→ **Try it**: Copy every line below that has the word "article" in it.

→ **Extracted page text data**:
· · · · ·

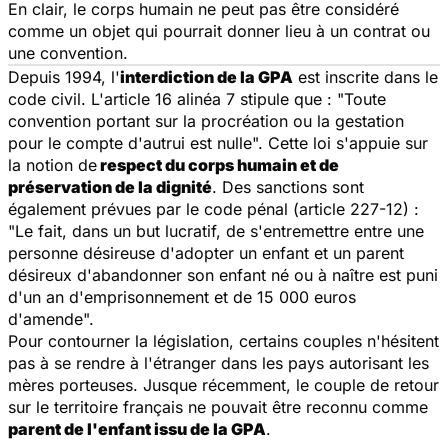
En clair, le corps humain ne peut pas être considéré
comme un objet qui pourrait donner lieu à un contrat ou
une convention.
Depuis 1994, l'
interdiction de la GPA
est inscrite dans le
code civil. L'article 16 alinéa 7 stipule que : "
Toute
convention portant sur la procréation ou la gestation
pour le compte d'autrui est nulle
". Cette loi s'appuie sur
la notion de
respect du corps humain et de
préservation de la dignité
. Des sanctions sont
également prévues par le code pénal (article 227-12) :
"
Le fait, dans un but lucratif, de s'entremettre entre une
personne désireuse d'adopter un enfant et un parent
désireux d'abandonner son enfant né ou à naître est puni
d'un an d'emprisonnement et de 15 000 euros
d'amende
".
Pour contourner la législation, certains couples n'hésitent
pas à se rendre à l'étranger dans les pays autorisant les
mères porteuses. Jusque récemment, le couple de retour
sur le territoire français ne pouvait être
reconnu comme
parent de l'enfant issu de la GPA
.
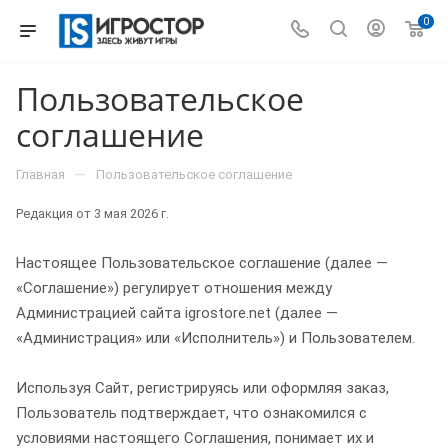
0
Пользовательское
соглашение
—
Главная
Пользовательское соглашение
Редакция от 3 мая 2026 г.
Настоящее Пользовательское соглашение (далее —
«Соглашение») регулирует отношения между
Администрацией сайта igrostore.net (далее —
«Администрация» или «Исполнитель») и Пользователем.
Используя Сайт, регистрируясь или оформляя заказ,
Пользователь подтверждает, что ознакомился с
условиями настоящего Соглашения, понимает их и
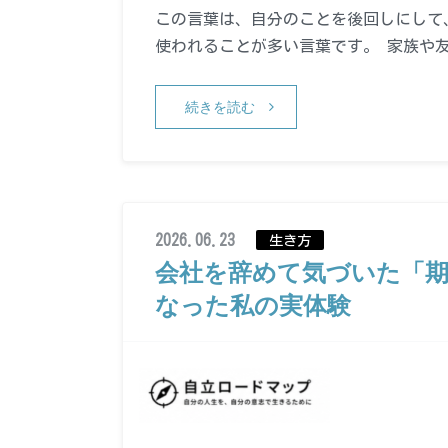
この言葉は、自分のことを後回しにして
使われることが多い言葉です。 家族や
続きを読む
2026.06.23
生き方
会社を辞めて気づいた「
なった私の実体験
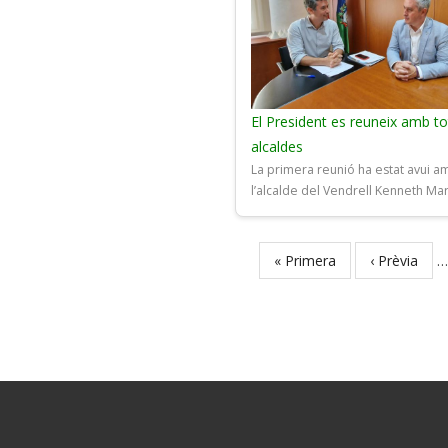
El President es reuneix amb to
alcaldes
La primera reunió ha estat avui a
l’alcalde del Vendrell Kenneth Ma
First
« Primera
Previous
‹ Prèvia
…
Pagination
page
page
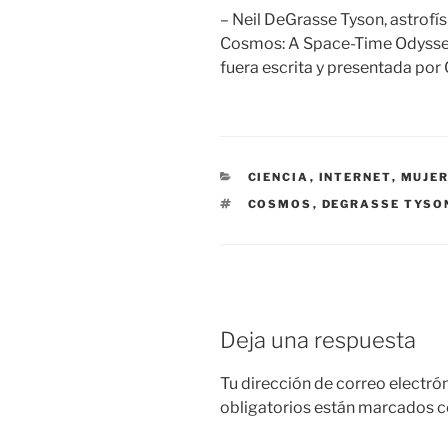
– Neil DeGrasse Tyson, astrofí
Cosmos: A Space-Time Odyssey,
fuera escrita y presentada por 
CATEGORÍAS
CIENCIA
,
INTERNET
,
MUJE
ETIQUETAS
COSMOS
,
DEGRASSE TYSO
Deja una respuesta
Tu dirección de correo electró
obligatorios están marcados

· · · · ·

→ **Your solution**:
code civil. L'article 16 alinéa 7 stipule que : "
également prévues par le code pénal (article 227-12) :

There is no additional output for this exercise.